* [YOUR TASK] Of all the lines in these entries, count those that contain "ikväll" and give only the total.

= Beginning of Section =

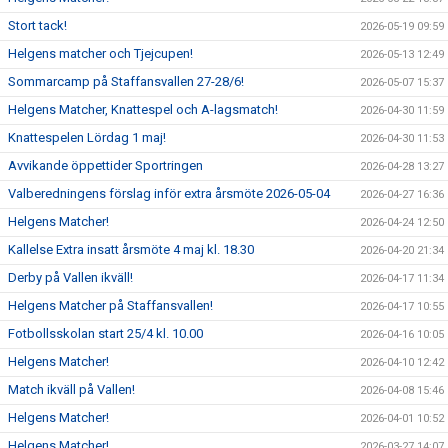
Stort tack!
2026-05-19 09:59
Helgens matcher och Tjejcupen!
2026-05-13 12:49
Sommarcamp på Staffansvallen 27-28/6!
2026-05-07 15:37
Helgens Matcher, Knattespel och A-lagsmatch!
2026-04-30 11:59
Knattespelen Lördag 1 maj!
2026-04-30 11:53
Avvikande öppettider Sportringen
2026-04-28 13:27
Valberedningens förslag inför extra årsmöte 2026-05-04
2026-04-27 16:36
Helgens Matcher!
2026-04-24 12:50
Kallelse Extra insatt årsmöte 4 maj kl. 18.30
2026-04-20 21:34
Derby på Vallen ikväll!
2026-04-17 11:34
Helgens Matcher på Staffansvallen!
2026-04-17 10:55
Fotbollsskolan start 25/4 kl. 10.00
2026-04-16 10:05
Helgens Matcher!
2026-04-10 12:42
Match ikväll på Vallen!
2026-04-08 15:46
Helgens Matcher!
2026-04-01 10:52
Helgens Matcher!
2026-03-27 14:07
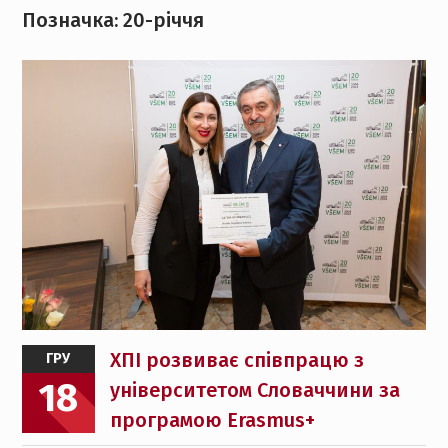
Позначка:
20-річчя
ХПІ розвиває співпрацю з
ГРУ
18
університетом Словаччини за
програмою Erasmus+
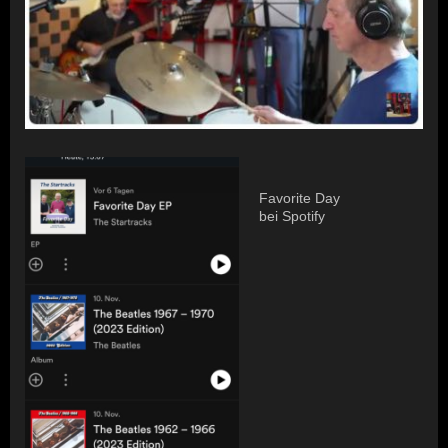
Favorite Day
bei Spotify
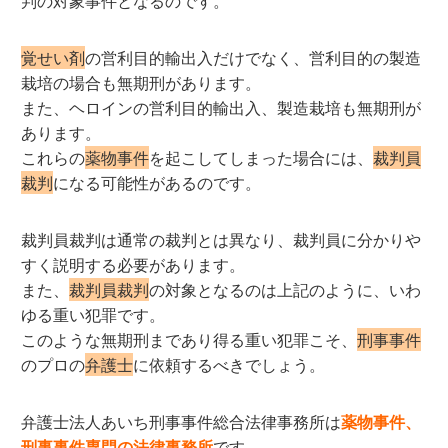
判の対象事件となるのです。
覚せい剤
の営利目的輸出入だけでなく、営利目的の製造
栽培の場合も無期刑があります。
また、ヘロインの営利目的輸出入、製造栽培も無期刑が
あります。
これらの
薬物事件
を起こしてしまった場合には、
裁判員
裁判
になる可能性があるのです。
裁判員裁判は通常の裁判とは異なり、裁判員に分かりや
すく説明する必要があります。
また、
裁判員裁判
の対象となるのは上記のように、いわ
ゆる重い犯罪です。
このような無期刑まであり得る重い犯罪こそ、
刑事事件
のプロの
弁護士
に依頼するべきでしょう。
弁護士法人あいち刑事事件総合法律事務所は
薬物事件、
刑事事件専門の法律事務所
です。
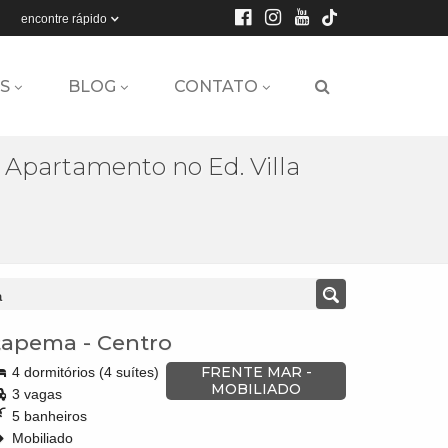
encontre rápido
S
BLOG
CONTATO
-
Apartamento no Ed. Villa
a
tapema
-
Centro
FRENTE MAR -
4 dormitórios (4 suítes)
MOBILIADO
3 vagas
5 banheiros
Mobiliado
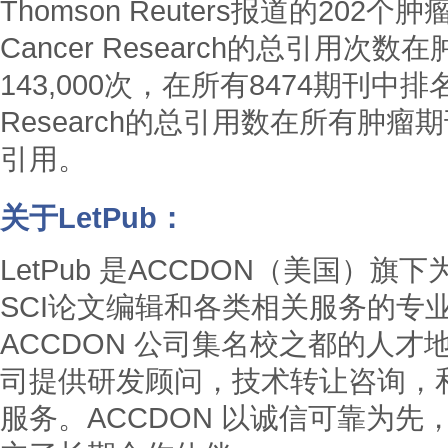
Thomson Reuters报道的20
Cancer Research的总引用
143,000次，在所有8474期刊中排名第21
Research的总引用数在所有肿瘤
引用。
关于LetPub：
LetPub 是ACCDON（美国）
SCI论文编辑和各类相关服务的专
ACCDON 公司集名校之都的人
司提供研发顾问，技术转让咨询，
服务。ACCDON 以诚信可靠为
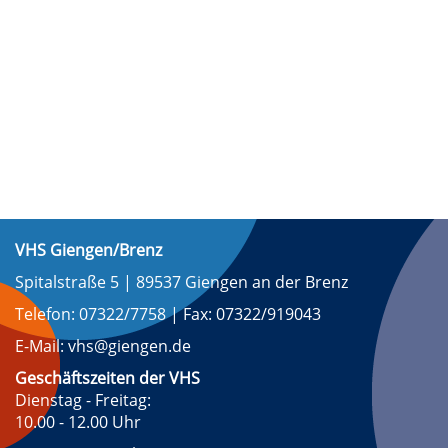
VHS Giengen/Brenz
Spitalstraße 5 | 89537 Giengen an der Brenz
Telefon: 07322/7758 | Fax: 07322/919043
E-Mail: vhs@giengen.de
Geschäftszeiten der VHS
Dienstag - Freitag:
10.00 - 12.00 Uhr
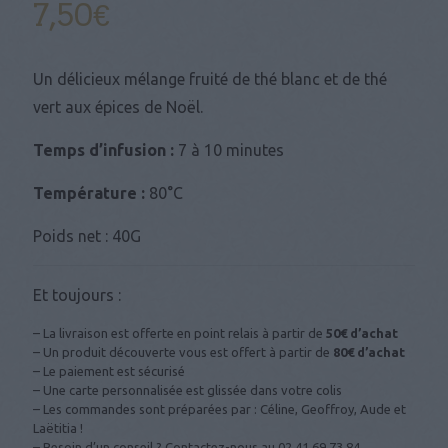
7,50
€
Un délicieux mélange fruité de thé blanc et de thé
vert aux épices de Noël.
Temps d’infusion :
7 à 10 minutes
Température :
80°C
Poids net : 40G
Et toujours :
– La livraison est offerte en point relais à partir de
50€ d’achat
– Un produit découverte vous est offert à partir de
80€ d’achat
– Le paiement est sécurisé
– Une carte personnalisée est glissée dans votre colis
– Les commandes sont préparées par : Céline, Geoffroy, Aude et
Laëtitia !
– Besoin d’un conseil ? Contactez-nous au
02 41 69 73 84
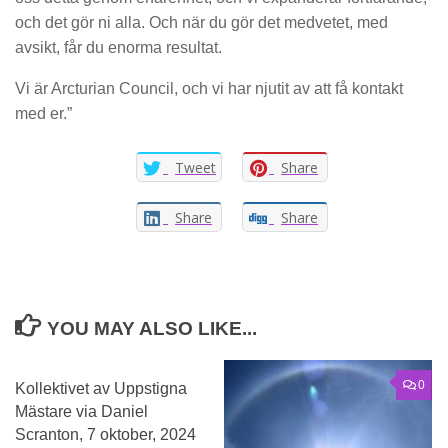
och det gör ni alla. Och när du gör det medvetet, med
avsikt, får du enorma resultat.
Vi är Arcturian Council, och vi har njutit av att få kontakt
med er.”
Tweet
Share
Share
Share
YOU MAY ALSO LIKE...
0
0
Kollektivet av Uppstigna
Mästare via Daniel
Scranton, 7 oktober, 2024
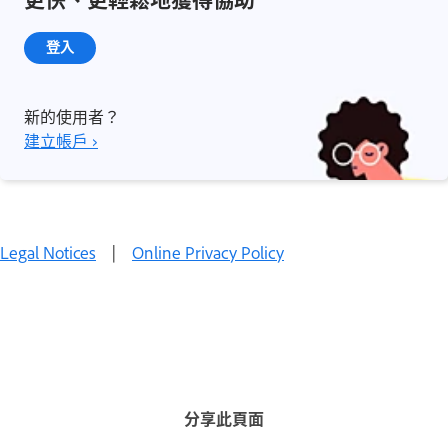
登入
新的使用者？
建立帳戶 ›
Legal Notices
|
Online Privacy Policy
分享此頁面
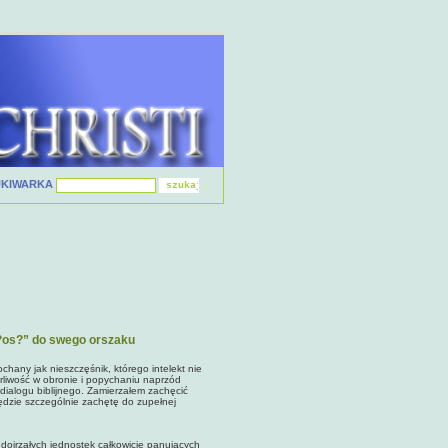
UKIWARKA
w?os?” do swego orszaku
hany jak nieszczęśnik, którego intelekt nie
rliwość w obronie i popychaniu naprzód
 dialogu biblijnego. Zamierzałem zachęcić
lędzie szczególnie zachętę do zupełnej
rzałych jednostek całkowicie panujących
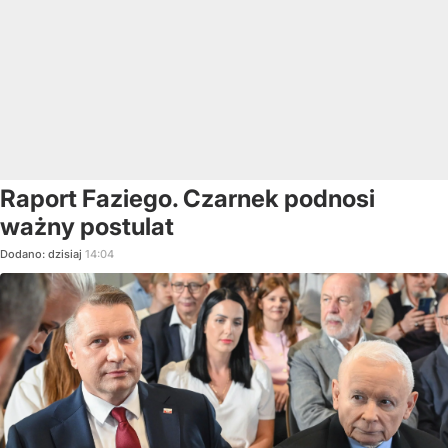
Raport Faziego. Czarnek podnosi
ważny postulat
Dodano:
dzisiaj
14:04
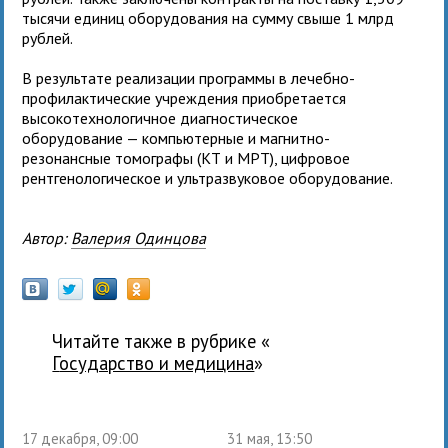
тысячи единиц оборудования на сумму свыше 1 млрд
рублей.
В результате реализации программы в лечебно-
профилактические учреждения приобретается
высокотехнологичное диагностическое
оборудование — компьютерные и магнитно-
резонансные томографы (КТ и МРТ), цифровое
рентгенологическое и ультразвуковое оборудование.
Автор:
Валерия Одинцова
Читайте также в рубрике «
государство и медицина
»
17 декабря, 09:00
31 мая, 13:50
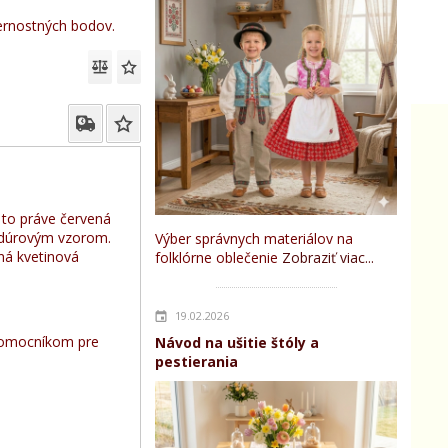
rnostných bodov.
e to práve červená
rdúrovým vzorom.
Výber správnych materiálov na
ná kvetinová
folklórne oblečenie
Zobraziť viac...
19.02.2026
pomocníkom pre
Návod na ušitie štóly a
pestierania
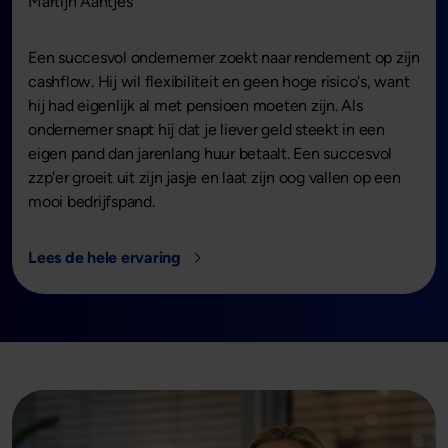
Martijn Aantjes
Een succesvol ondernemer zoekt naar rendement op zijn
cashflow. Hij wil flexibiliteit en geen hoge risico's, want
hij had eigenlijk al met pensioen moeten zijn. Als
ondernemer snapt hij dat je liever geld steekt in een
eigen pand dan jarenlang huur betaalt. Een succesvol
zzp'er groeit uit zijn jasje en laat zijn oog vallen op een
mooi bedrijfspand.
Lees de hele ervaring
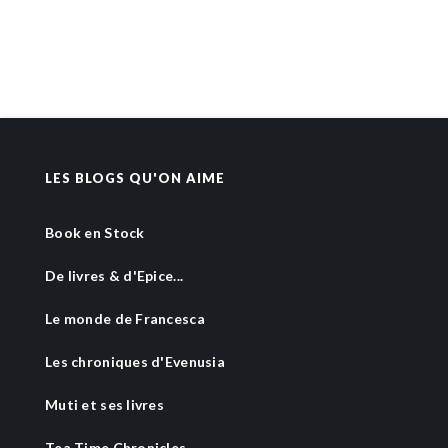
LES BLOGS QU'ON AIME
Book en Stock
De livres & d'Epice...
Le monde de Francesca
Les chroniques d'Evenusia
Muti et ses livres
Tea Time Chronicles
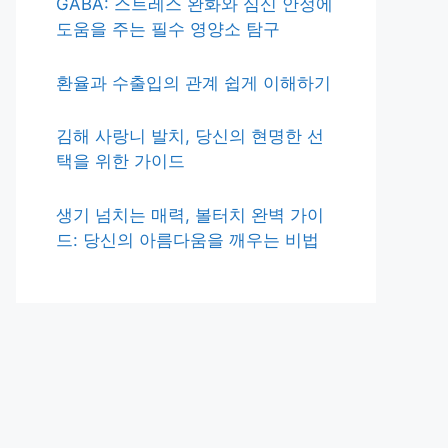
GABA: 스트레스 완화와 심신 안정에
도움을 주는 필수 영양소 탐구
환율과 수출입의 관계 쉽게 이해하기
김해 사랑니 발치, 당신의 현명한 선
택을 위한 가이드
생기 넘치는 매력, 볼터치 완벽 가이
드: 당신의 아름다움을 깨우는 비법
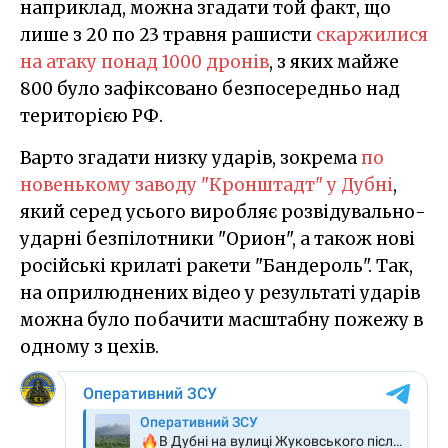
наприклад, можна згадати той факт, що
лише з 20 по 23 травня рашисти
скаржилися
на атаку понад 1000 дронів
, з яких майже
800 було зафіксовано безпосередньо над
територією РФ.
Варто згадати низку ударів, зокрема
по
новенькому заводу "Кронштадт" у Дубні
,
який серед усього виробляє розвідувально-
ударні безпілотники "Орион", а також нові
російські крилаті ракети "Бандероль". Так,
на оприлюднених відео у результаті ударів
можна було побачити масштабну пожежу в
одному з цехів.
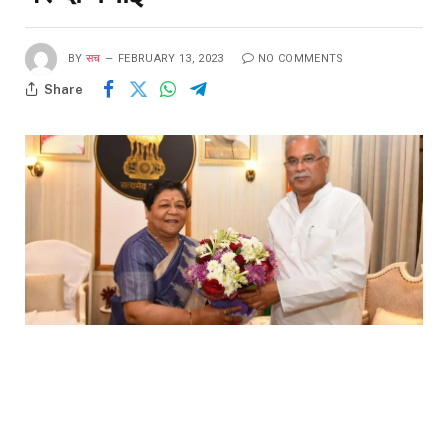
BY
सच
FEBRUARY 13, 2023
NO COMMENTS
Share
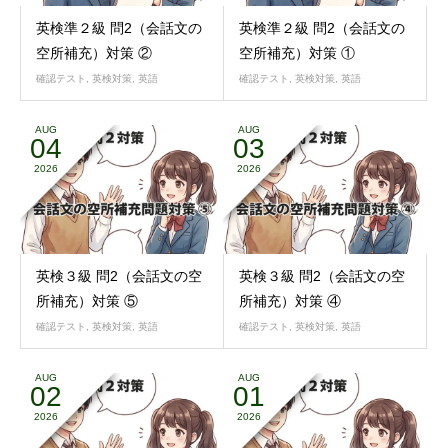
英検準２級 問2（会話文の
英検準２級 問2（会話文の
空所補充）対策 ②
空所補充）対策 ①
確認テスト
,
英検対策
,
英語
確認テスト
,
英検対策
,
英語
AUG
AUG
04
03
2026
2026
英検３級 問2（会話文の空
英検３級 問2（会話文の空
所補充）対策 ⑤
所補充）対策 ④
確認テスト
,
英検対策
,
英語
確認テスト
,
英検対策
,
英語
AUG
AUG
02
01
2026
2026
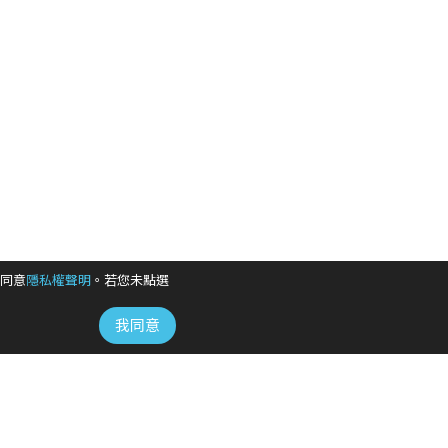
同意
隱私權聲明
。若您未點選
我同意
地址 /
臺北市信義區信義路五段108號2樓B室
時間 / 10:00-17:00
電話 / +886-2-2715-8899
購物網客服信箱：e-warner@warnermusic.com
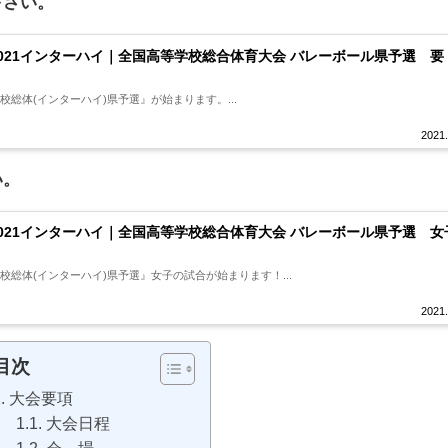
下さい。
2021インターハイ｜全国高等学校総合体育大会 バレーボール県予選 要
高校総体(インターハイ)県予選』が始まります。...
2021.
い。
2021インターハイ｜全国高等学校総合体育大会 バレーボール県予選 女
高校総体(インターハイ)県予選』女子の試合が始まります！...
2021.
目次
大会要項
大会日程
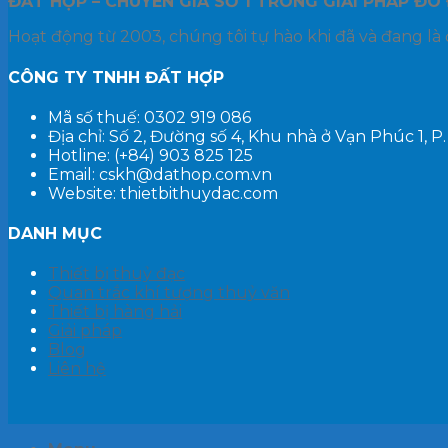
ĐẤT HỢP – CHUYÊN GIA SỐ 1
TRONG GIẢI PHÁP ĐO 
Hoạt động từ 2003, chúng tôi tự hào khi đã và đang là 
CÔNG TY TNHH ĐẤT HỢP
Mã số thuế: 0302 919 086
Địa chỉ: Số 2, Đường số 4, Khu nhà ở Vạn Phúc 1, 
Hotline: (+84) 903 825 125
Email: cskh@dathop.com.vn
Website: thietbithuydac.com
DANH MỤC
Thiết bị thuỷ đạc
Quan trắc khí tượng thuỷ văn
Thiết bị hàng hải
Giải pháp
Blog
Liên hệ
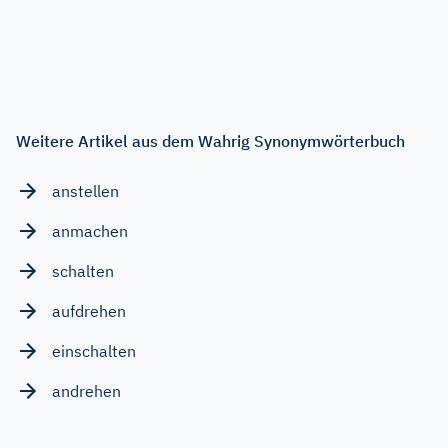
Weitere Artikel aus dem Wahrig Synonymwörterbuch
anstellen
anmachen
schalten
aufdrehen
einschalten
andrehen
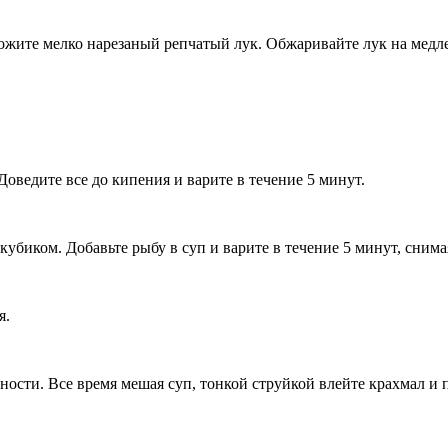
ожите мелко нарезаный репчатый лук. Обжаривайте лук на медле
ведите все до кипения и варите в течение 5 минут.
кубиком. Добавьте рыбу в суп и варите в течение 5 минут, снимая
я.
ости. Все время мешая суп, тонкой струйкой влейте крахмал и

= End of Section =

* [EXERCISE RESULT] 2